The issue command is resolved via `readIssueCommand`: the local `.orca/issue-command` file takes precedence over `issueCommand:` in `orca.yaml`. `writeIssueCommand` creates `.orca/` on first write and ensures it appears in `.gitignore`.

Sources: [src/main/hooks.ts:160-195]()

---

## Session State Schema

Workspace UI state (active tabs, terminal layouts, open editors, browser workspaces) is persisted on shutdown and restored on next launch.

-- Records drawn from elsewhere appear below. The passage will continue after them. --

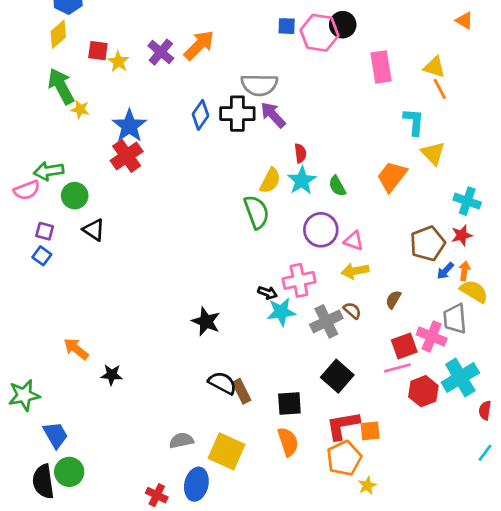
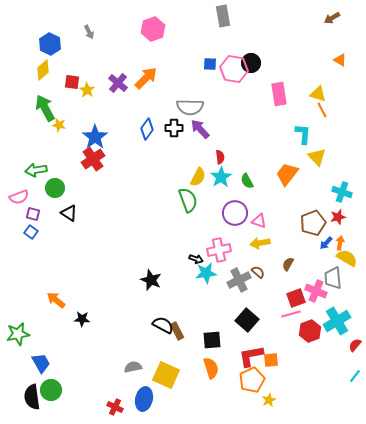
black cross: (237, 114) -> (174, 128), size x0.7
pink semicircle: (27, 190) -> (19, 197), moved
red semicircle: (485, 410) -> (355, 345), turned 32

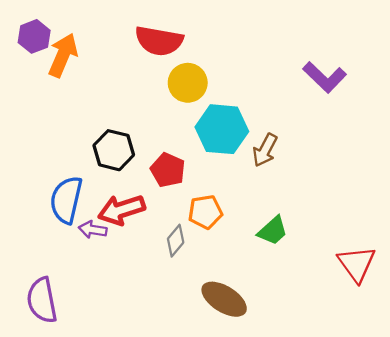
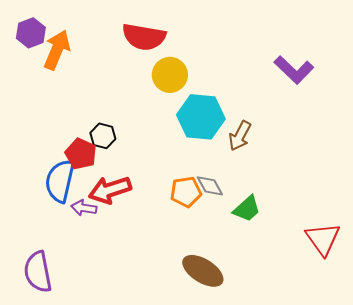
black hexagon: (114, 150) -> (103, 136), size x0.7
red pentagon: (168, 170) -> (81, 154), moved
gray diamond: (176, 241) -> (210, 186), moved, turned -68

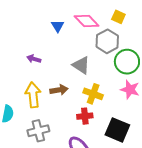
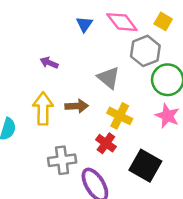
red cross: (85, 116) -> (106, 143), turned 35
gray cross: (38, 131) -> (62, 160), moved

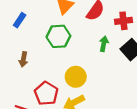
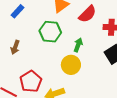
green arrow: (104, 44) -> (78, 45), moved
yellow circle: (76, 77) -> (71, 65), moved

The schema is validated with Zod at the read boundary via `parseWorkspaceSession`, which returns a discriminated union `{ ok: true, value }` or `{ ok: false, error }` so callers can fall back to defaults without a try/catch.

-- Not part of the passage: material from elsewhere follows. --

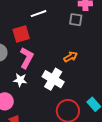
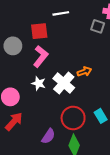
orange arrow: (71, 57) -> (84, 72), moved
white star: (20, 80) -> (39, 83), moved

The schema is intentionally **tolerant of extra fields** (additive forward compatibility) but strict on the types of fields it reads. A single corrupted field (e.g., `NaN` in `lastVisitedAtByWorktreeId`) is stripped rather than failing the entire session, keeping the blast radius small.

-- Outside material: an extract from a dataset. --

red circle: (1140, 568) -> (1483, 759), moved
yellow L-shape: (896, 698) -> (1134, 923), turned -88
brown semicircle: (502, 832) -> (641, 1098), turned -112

Sources: [src/shared/workspace-session-schema.ts:1-30](), [src/shared/workspace-session-schema.ts:205-240]()

---

## Orchestration UI Model

`AGENTS_STEPS` in `src/shared/agents-orchestration-steps.ts` defines the three informational steps shown in Orca's "Explore Orca" onboarding modal:

| Step ID | Name | Role |
|---|---|---|
| `statuses` | Visibility | Shows which agents are working, waiting, live, or blocked |
| `orchestration` | Orchestration | Explains how agents can manage and coordinate workspaces |
| `usage` | Usage *(optional)* | API usage and rate-limit monitoring across connected accounts |

These steps are UI copy; the orchestration engine itself lives in the IPC and runtime layers described above.

---

## Data Flow Summary

```text
Renderer (React)
  │  worktrees:create / worktrees:remove / worktrees:listAll
  ▼
registerWorktreeHandlers   (src/main/ipc/worktrees.ts)
  ├─ listRepoWorktrees      → git worktree list  /  SSH provider  /  folder stub
  ├─ worktree-removal-safety → isDangerousPath, git registration, orphan proof
  ├─ hooks (orca.yaml)      → setup runner  /  archive hook  /  issue-command
  ├─ agent-trust-presets    → Cursor / Copilot / Codex trust files
  └─ AgentAwakeService      → Electron powerSaveBlocker + macOS/Linux assertions
```

Each worktree that Orca creates carries:
- A stable `{repoId}::{worktreePath}` identity used by PTY sessions, tabs, editors, and browsers.
- `WorktreeMeta` persisted in the store with provenance fields (`orcaCreatedAt`, `orcaCreationSource`) that gate safe cleanup later.
- Platform-specific runner scripts written into the git storage directory so setup and teardown commands do not depend on the renderer remaining open.

When agents finish and worktrees are removed, the archive hook runs first, PTY processes are killed, git deregisters the worktree, and the store prunes the metadata — leaving no stale git locks or dangling session state.